Retrieval Augmented Generation

Techradar

Adopt
Recommendation

Implement and integrate

Overview

Retrieval Augmented Generation (RAG) is a process that allows LLM’s to answer domain-specific queries using data it has not seen during it’s training.

LLM’s such as ChatGPT are trained on a huge volume of text and are capable of answering general queries with a high degree of accuracy, however, they don’t respond well when answering queries against data it has not previously seen. in order to improve the LLM, 2 approaches can be taken:

Fine-tuning
RAG

Fine-tuning involves taking a copy of an LLM and performing additional training steps with new data. Training LLM’s is compute expensive and needs to be done on a regular basis as new data becomes available, given the time and cost of this approach it is often seen as impractical.

RAG is the preferred approach and involves a number of steps:

Building Data Repository

The first step is to build a repository of content that will be used for answering domain-specific queries, this would typically include Word documents, PDF documents and web pages, this information is typically stored in a database.

Create vector embeddings

During the RAG process, the system takes a users query and tries to find related documents from the document store. In order to provide fast retrieval, vector embeddings are created from the data in the datastore as vector representations to capture the semantic meaning of the text; these can then be matched against a users query to find the best matching documents to use for the RAG’s context.

Consider the 2 phrases:

the cat sat on the mat
a cat was sitting on a mat

The phrases are sufficiently different to make pattern matching difficult, however, vector embeddings capture the meaning of the phrases, meaning that these 2 phrases will have very similar vector embeddings, so a users query such as where was the cat sitting? will allow the system to find an answer.

Building System Prompt

A prompt is an instruction sent to an LLM to tell it how to respond to a users query, it will typically contain metadata that contains the format the LLM should use to respond and details of the information being sent to the LLM to be answered.
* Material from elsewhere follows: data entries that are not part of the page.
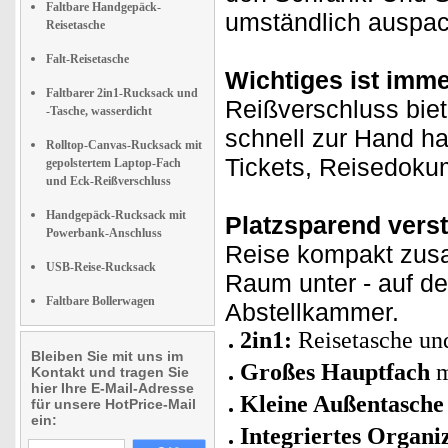
Faltbare Handgepäck-
umständlich auspa
Reisetasche
Falt-Reisetasche
Wichtiges ist immer
Faltbarer 2in1-Rucksack und
Reißverschluss biet
-Tasche, wasserdicht
schnell zur Hand h
Rolltop-Canvas-Rucksack mit
Tickets, Reisedoku
gepolstertem Laptop-Fach
und Eck-Reißverschluss
Handgepäck-Rucksack mit
Platzsparend vers
Powerbank-Anschluss
Reise kompakt zusa
USB-Reise-Rucksack
Raum unter - auf de
Faltbare Bollerwagen
Abstellkammer.
2in1:
Reisetasche un
Bleiben Sie mit uns im
Großes Hauptfach
m
Kontakt und tragen Sie
hier Ihre E-Mail-Adresse
Kleine Außentasch
für unsere HotPrice-Mail
ein:
Integriertes Organi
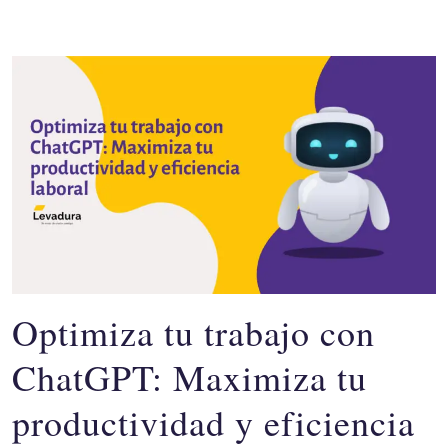
Optimiza tu trabajo con
ChatGPT: Maximiza tu
productividad y eficiencia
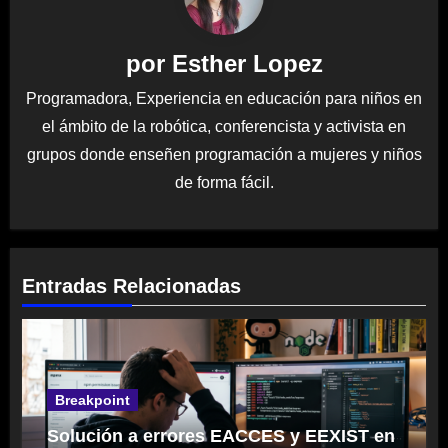
por
Esther Lopez
Programadora, Experiencia en educación para niños en
el ámbito de la robótica, conferencista y activista en
grupos donde enseñen programación a mujeres y niños
de forma fácil.
Entradas Relacionadas
Breakpoint
Solución a errores EACCES y EEXIST en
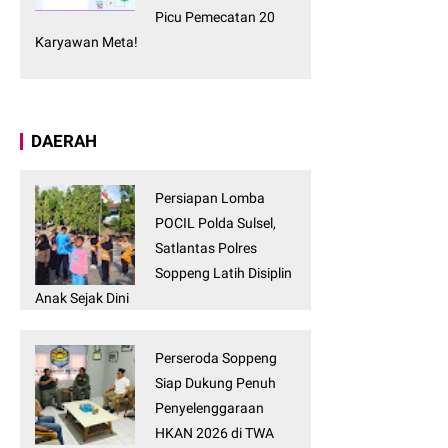
Picu Pemecatan 20
Karyawan Meta!
DAERAH
Persiapan Lomba
POCIL Polda Sulsel,
Satlantas Polres
Soppeng Latih Disiplin
Anak Sejak Dini
Perseroda Soppeng
Siap Dukung Penuh
Penyelenggaraan
HKAN 2026 di TWA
It can typically include a “persona” which is a brief description of the type of person the LLM should impersonate when responding e.g. “You are an IT specialist who answers technical queries”.

Prompts should be verbose with clear instructions regarding the format of the input that the LLM will receive and the output format you require. The prompt should be broken down into clear sections, with each section separated by a delimiter - in this case []. Delimiters can be be square brackets, angle brackets dashes and so on.
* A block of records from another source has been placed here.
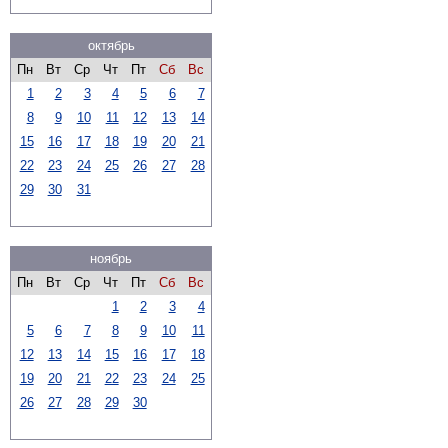
октябрь
Пн
Вт
Ср
Чт
Пт
Сб
Вс
1
2
3
4
5
6
7
8
9
10
11
12
13
14
15
16
17
18
19
20
21
22
23
24
25
26
27
28
29
30
31
ноябрь
Пн
Вт
Ср
Чт
Пт
Сб
Вс
1
2
3
4
5
6
7
8
9
10
11
12
13
14
15
16
17
18
19
20
21
22
23
24
25
26
27
28
29
30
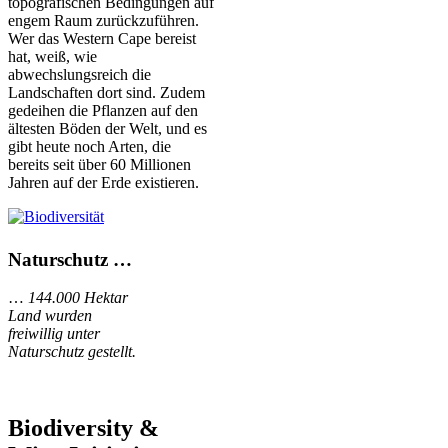
topografischen Bedingungen auf
engem Raum zurückzuführen.
Wer das Western Cape bereist
hat, weiß, wie
abwechslungsreich die
Landschaften dort sind. Zudem
gedeihen die Pflanzen auf den
ältesten Böden der Welt, und es
gibt heute noch Arten, die
bereits seit über 60 Millionen
Jahren auf der Erde existieren.
Naturschutz …
…
144.000 Hektar
Land wurden
freiwillig unter
Naturschutz gestellt.
Biodiversity &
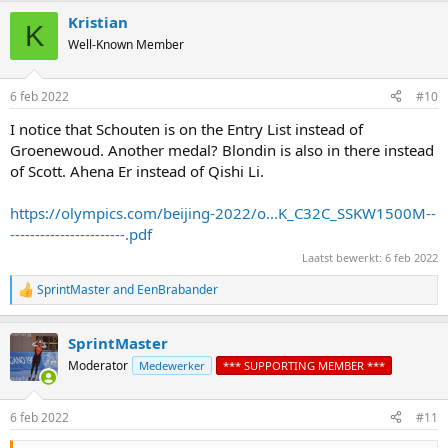
Kristian
K
Well-Known Member
6 feb 2022
#10
I notice that Schouten is on the Entry List instead of
Groenewoud. Another medal? Blondin is also in there instead
of Scott. Ahena Er instead of Qishi Li.
https://olympics.com/beijing-2022/o...K_C32C_SSKW1500M--
-----------------------.pdf
Laatst bewerkt:
6 feb 2022
SprintMaster
and
EenBrabander
R
e
a
SprintMaster
c
t
Moderator
Medewerker
*** SUPPORTING MEMBER ***
i
o
n
6 feb 2022
#11
s
:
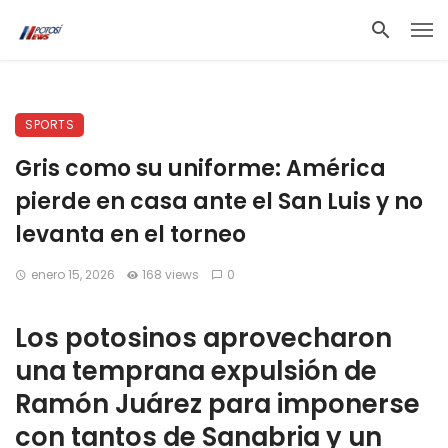
SPORTS
Gris como su uniforme: América
pierde en casa ante el San Luis y no
levanta en el torneo
enero 15, 2026
168 views
0
Los potosinos aprovecharon
una temprana expulsión de
Ramón Juárez para imponerse
con tantos de Sanabria y un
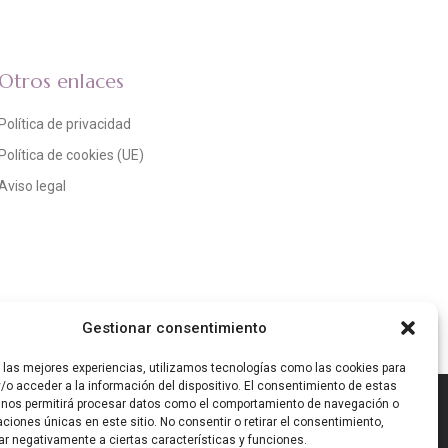
Otros enlaces
Política de privacidad
Política de cookies (UE)
Aviso legal
Gestionar consentimiento
r las mejores experiencias, utilizamos tecnologías como las cookies para
/o acceder a la información del dispositivo. El consentimiento de estas
Resiliencia de España «Next Generation EU». IMPORTE
 nos permitirá procesar datos como el comportamiento de navegación o
caciones únicas en este sitio. No consentir o retirar el consentimiento,
ar negativamente a ciertas características y funciones.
A typical RAG prompt can look like:

[INST]
You are an expert in writing responses to correspondence from the general public. 
You are assisting a Defra employee in writing a response to the document contained in [DOCUMENT] below.

You should only provide a response based on the knowledge contained in [CONTEXT] below. 
You should not infer any additional information.
[/INST]

[DOCUMENT]
{document}
[/DOCUMENT]

[CONTEXT]
{context}
[/CONTEXT]

Where [INST] are the instructions for the LLM, [DOCUMENT] is the users query and [CONTEXT] is the related information retrieved from the document store.

Each different LLM will take prompts in different formats, and will require careful tweaking to ensure the best possible response from the LLM.

Fetching Relevant Documents

Documents are retrieved from the data store by comparing vector embeddings in the document store with the users query, the best matching documents are combined into the prompt as the prompts context.

Algorithms such as cosine similarity are used to find matching texts.

The RAG system can be extended further by including a history element, where a log of the users chat and the LLM’s responses are sent in the prompt.